What is needed: Apart from the pictures, write out all the records exactly.

╭──

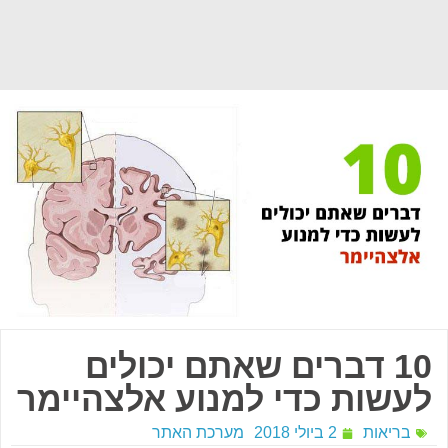
10 דברים שאתם יכולים
לעשות כדי למנוע אלצהיימר
בריאות
2 ביולי 2018
מערכת האתר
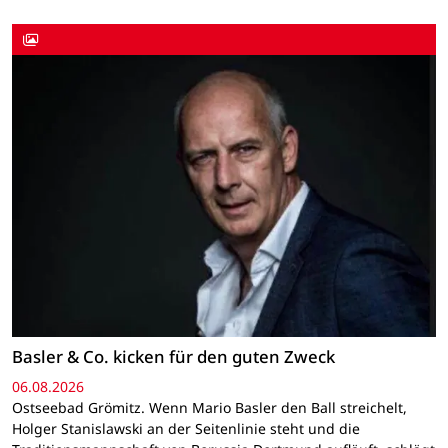
Basler & Co. kicken für den guten Zweck
06.08.2026
Ostseebad Grömitz. Wenn Mario Basler den Ball streichelt,
Holger Stanislawski an der Seitenlinie steht und die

╰──

Solution below:
10 דברים שאתם יכולים
לעשות כדי למנוע אלצהיימר
בריאות
2 ביולי 2018
מערכת האתר
Basler & Co. kicken für den guten Zweck
06.08.2026
Ostseebad Grömitz. Wenn Mario Basler den Ball streichelt,
Holger Stanislawski an der Seitenlinie steht und die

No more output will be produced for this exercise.